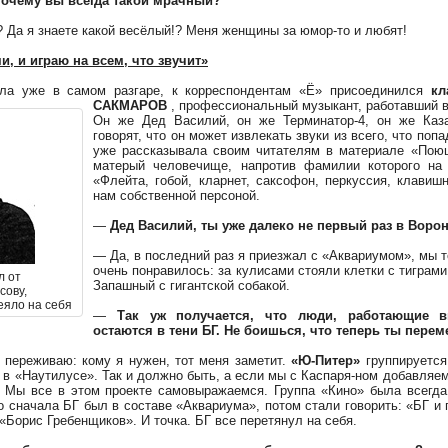
почему вы всегда такой мрачный?
 Да я знаете какой весёлый!? Меня женщины за юмор-то и любят!
и, и играю на всем, что звучит»
ыла уже в самом разгаре, к корреспондентам «Ё» присоединился
кл
САКМАРОВ
, профессиональный музыкант, работавший в
Он же Дед Василий, он же Терминатор-4, он же Каз
говорят, что он может извлекать звуки из всего, что попа
уже рассказывала своим читателям в материале «Поющ
матерый человечище, напротив фамилии которого на 
«Флейта, гобой, кларнет, саксофон, перкуссия, клавиш
нам собственной персоной.
—
Дед Василий, ты уже далеко не первый раз в Ворон
— Да, в последний раз я приезжал с «Аквариумом», мы т
очень понравилось: за кулисами стояли клетки с тиграми
л от
Запашный с гигантской собакой.
сову,
еяло на себя
—
Так уж получается, что люди, работающие в
остаются в тени БГ. Не боишься, что теперь ты перем
е переживаю: кому я нужен, тот меня заметит.
«Ю-Питер»
группируется
в «Наутилусе». Так и должно быть, а если мы с Каспаря-ном добавляем
 Мы все в этом проекте самовыражаемся. Группа «Кино» была всегд
о сначала БГ был в составе «Аквариума», потом стали говорить: «БГ и 
«Борис Гребенщиков». И точка. БГ все перетянул на себя.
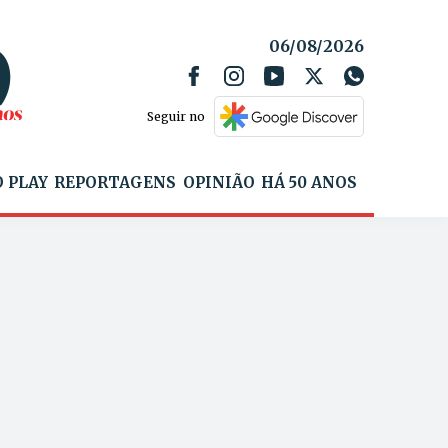
06/08/2026
Seguir no
 PLAY
REPORTAGENS
OPINIÃO
HÁ 50 ANOS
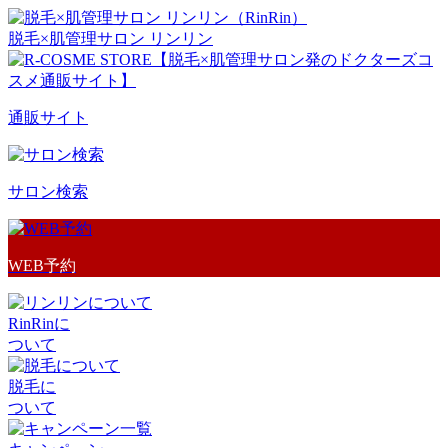
脱毛×肌管理サロン リンリン
通販サイト
サロン検索
WEB予約
RinRinに
ついて
脱毛に
ついて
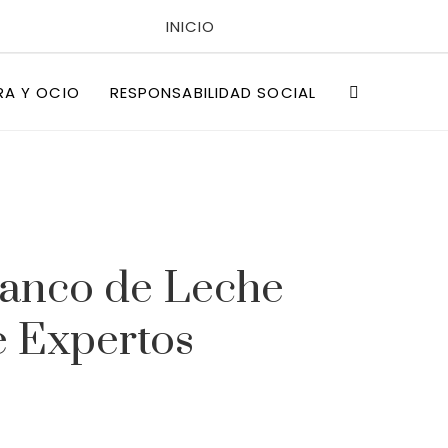
INICIO
POLÍTICAS DE PRIVACIDAD
RA Y OCIO
RESPONSABILIDAD SOCIAL
QUIÉNES SOMOS
Banco de Leche
e Expertos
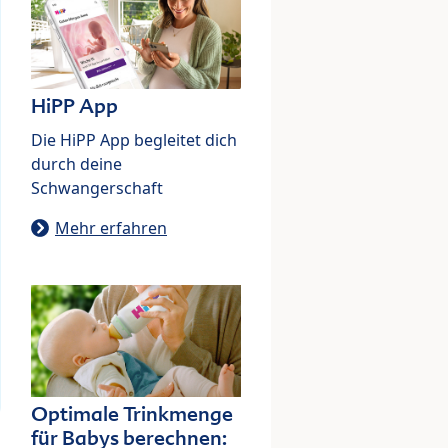
HiPP App
Die HiPP App begleitet dich
durch deine
Schwangerschaft
Mehr erfahren
Optimale Trinkmenge
für Babys berechnen:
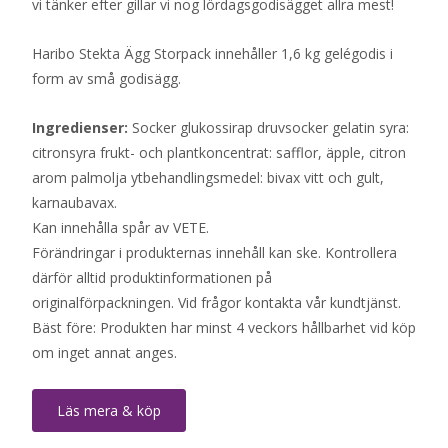
vi tänker efter gillar vi nog lördagsgodisägget allra mest!
Haribo Stekta Ägg Storpack innehåller 1,6 kg gelégodis i
form av små godisägg.
Ingredienser:
Socker glukossirap druvsocker gelatin syra:
citronsyra frukt- och plantkoncentrat: safflor, äpple, citron
arom palmolja ytbehandlingsmedel: bivax vitt och gult,
karnaubavax.
Kan innehålla spår av VETE.
Förändringar i produkternas innehåll kan ske. Kontrollera
därför alltid produktinformationen på
originalförpackningen. Vid frågor kontakta vår kundtjänst.
Bäst före: Produkten har minst 4 veckors hållbarhet vid köp
om inget annat anges.
Läs mera & köp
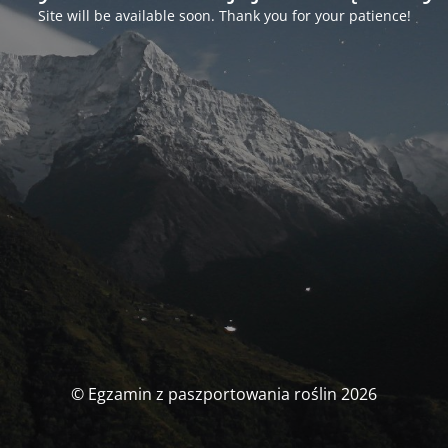
Site will be available soon. Thank you for your patience!
© Egzamin z paszportowania roślin 2026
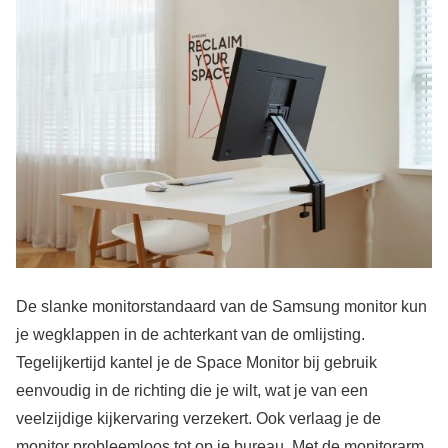
De slanke monitorstandaard van de Samsung monitor kun
je wegklappen in de achterkant van de omlijsting.
Tegelijkertijd kantel je de Space Monitor bij gebruik
eenvoudig in de richting die je wilt, wat je van een
veelzijdige kijkervaring verzekert. Ook verlaag je de
monitor probleemloos tot op je bureau. Met de monitorarm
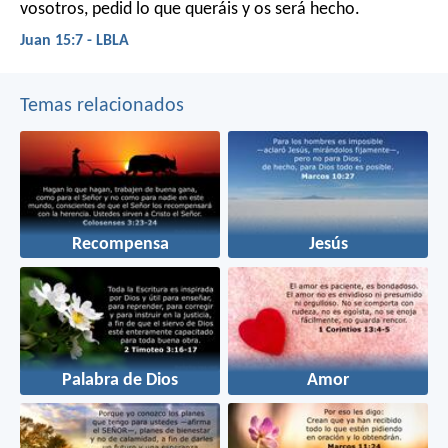
vosotros, pedid lo que queráis y os será hecho.
Juan 15:7 - LBLA
Temas relacionados
Recompensa
Jesús
Palabra de Dios
Amor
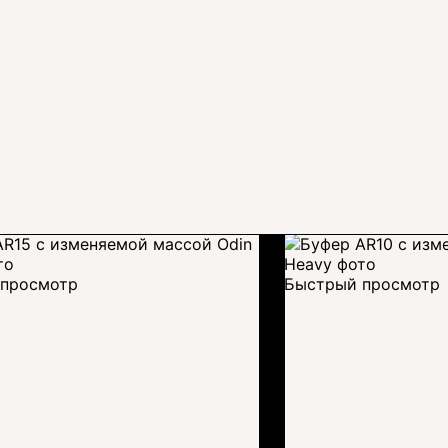
просмотр
Быстрый просмотр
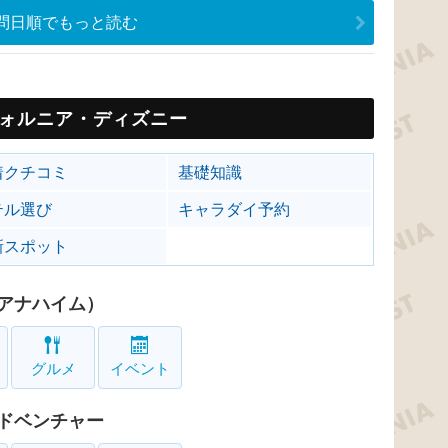
問日順でもっと読む
ォルニア・ディズニー
着クチコミ
基礎知識
テル選び
キャラダイ予約
新スポット
アナハイム）
グルメ
イベント
ドベンチャー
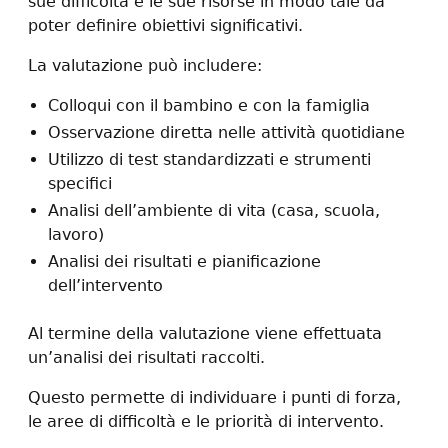
sue difficoltà e le sue risorse in modo tale da
poter definire obiettivi significativi.
La valutazione può includere:
Colloqui con il bambino e con la famiglia
Osservazione diretta nelle attività quotidiane
Utilizzo di test standardizzati e strumenti
specifici
Analisi dell’ambiente di vita (casa, scuola,
lavoro)
Analisi dei risultati e pianificazione
dell’intervento
Al termine della valutazione viene effettuata
un’analisi dei risultati raccolti.
Questo permette di individuare i punti di forza,
le aree di difficoltà e le priorità di intervento.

Instructions to follow: Write out exactly the lines that run from the top of the listing above to the line containing "durch deine", both ends included. Omit every picture.

Your response:
почему вы всегда такой мрачный?
 Да я знаете какой весёлый!? Меня женщины за юмор-то и любят!
и, и играю на всем, что звучит»
ыла уже в самом разгаре, к корреспондентам «Ё» присоединился
кл
САКМАРОВ
, профессиональный музыкант, работавший в
Он же Дед Василий, он же Терминатор-4, он же Каз
говорят, что он может извлекать звуки из всего, что попа
уже рассказывала своим читателям в материале «Поющ
матерый человечище, напротив фамилии которого на 
«Флейта, гобой, кларнет, саксофон, перкуссия, клавиш
нам собственной персоной.
—
Дед Василий, ты уже далеко не первый раз в Ворон
— Да, в последний раз я приезжал с «Аквариумом», мы т
очень понравилось: за кулисами стояли клетки с тиграми
л от
Запашный с гигантской собакой.
сову,
еяло на себя
—
Так уж получается, что люди, работающие в
остаются в тени БГ. Не боишься, что теперь ты перем
е переживаю: кому я нужен, тот меня заметит.
«Ю-Питер»
группируется
в «Наутилусе». Так и должно быть, а если мы с Каспаря-ном добавляем
 Мы все в этом проекте самовыражаемся. Группа «Кино» была всегд
о сначала БГ был в составе «Аквариума», потом стали говорить: «БГ и 
«Борис Гребенщиков». И точка. БГ все перетянул на себя.
06/08/2026
Seguir no
 PLAY
REPORTAGENS
OPINIÃO
HÁ 50 ANOS
脱毛×肌管理サロン リンリン
通販サイト
サロン検索
WEB予約
RinRinに
ついて
脱毛に
ついて
INICIO
POLÍTICAS DE PRIVACIDAD
RA Y OCIO
RESPONSABILIDAD SOCIAL
QUIÉNES SOMOS
Banco de Leche
e Expertos
HiPP App
Die HiPP App begleitet dich
durch deine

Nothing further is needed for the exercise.